Hız ve ihtiyaçlar özellikle son otuz yılda bir inşaat histerisi yarattı Türkiye’de bütün Anadolu şehirleri dahil. İnsanı kenara itip maddiyatı ( her anlamda) parlatan bu ana akım edebiyat ve sanatın onca öngörüsüne rağmen hiçbir düşünsel uyarıyı hesaba katmadığı gibi 1999 depreminden sonra öne çıkan deprem uzmanlarının sözlerine de inatla sırt çevirdi. Son yaşadığımız felaketin çerçevesini ise akıl almaz bir şekilde inşaat söylemi üzerine oturtuyor sürek paradigma. Yıkma ve yapma mekanik ve parasal bir eylem olarak insanın asıl sorusunu elinden alıyor. Bu politik hokus pokusçuluk yine çaresizlik gibi güncel bir psikolojinin zeminine oturuyor. Oysa sormak gerekiyor, bir depremde sadece binalar mı çöker? Çöken binayı kurmak için gösterilen hız ve kaynak sebepler ve sonuçlar için de takınılamaz mı?
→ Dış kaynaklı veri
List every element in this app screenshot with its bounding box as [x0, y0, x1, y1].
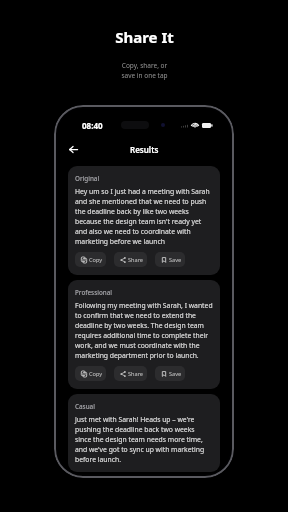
staticText: Original [75, 174, 100, 183]
button[interactable]: Back [66, 142, 80, 156]
staticText: Casual [75, 402, 95, 411]
button[interactable]: Share [114, 366, 147, 381]
staticText: Save [169, 370, 182, 378]
staticText: Share [128, 256, 144, 264]
staticText: Share [128, 370, 144, 378]
staticText: Share It [115, 27, 174, 47]
staticText: Just met with Sarah! Heads up – we're pu… [75, 415, 205, 464]
button[interactable]: Share [114, 252, 147, 267]
staticText: Copy [89, 370, 103, 378]
button[interactable]: Casual [68, 394, 220, 472]
button[interactable]: Original [68, 166, 220, 275]
staticText: Hey um so I just had a meeting with Sara… [75, 187, 210, 246]
staticText: Save [169, 256, 182, 264]
button[interactable]: Save [155, 252, 185, 267]
staticText: Following my meeting with Sarah, I wante… [75, 301, 213, 360]
staticText: 08:40 [82, 120, 103, 131]
staticText: Copy, share, or save in one tap [121, 61, 168, 80]
button[interactable]: Copy [75, 366, 106, 381]
button[interactable]: Save [155, 366, 185, 381]
staticText: Copy [89, 256, 103, 264]
staticText: Professional [75, 288, 113, 297]
button[interactable]: Professional [68, 280, 220, 389]
staticText: Results [130, 144, 159, 155]
button[interactable]: Copy [75, 252, 106, 267]
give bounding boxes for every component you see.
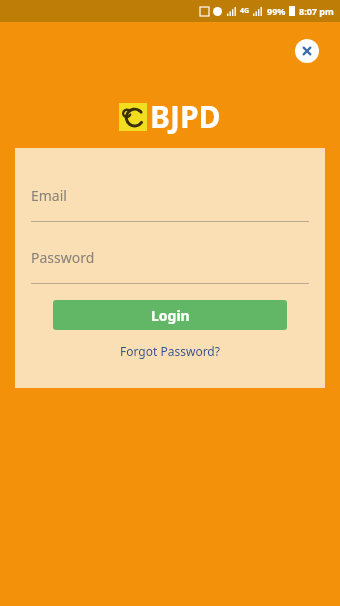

O yıkılan evlerdeki rüyalar, aşklar, hatıralar, sevgi sözleri, kitaplar, sanat eserleri, değerli tablolar, tutulan günlükler, fotoğraf albümleri, video arşivleri, mektuplar, nereye kaybolur? Mesela çok özel bir dikkatle kitaplar toplanılıp özel bir kütüphane kurulamaz mı? Binalar yeniden tasarlanırken toplumun ortak hafızası olan yaşama izlerini korumak için inşaat biçimi ve kalitesinden öte düşünülen bir şey var mı? Moğol akınlarından beri üzerinde yaratılan pek çok değerli izin kazındığı Anadolu yine yoksulluğun yurdu olma ‘kaderi’ne mi terk edilecek?
Mevcut zihniyetin devamıyla atılacak her adımın ve temeli atılacak her inşaatın elli yıl sonra tıpkı şimdiki gibi sonuçları mı olacak? Yıkılan yapılır mantığı materyalist bir algının politik eyleme binmiş parasal organizasyonu diye yorumlanmaz mı tarih tarafından? Deprem sadece binaları mı yıktı gerçekten? Ve Anadolu bir toprak ülkesi mi yoksa inşaat şantiyesi mi olacak sürekli?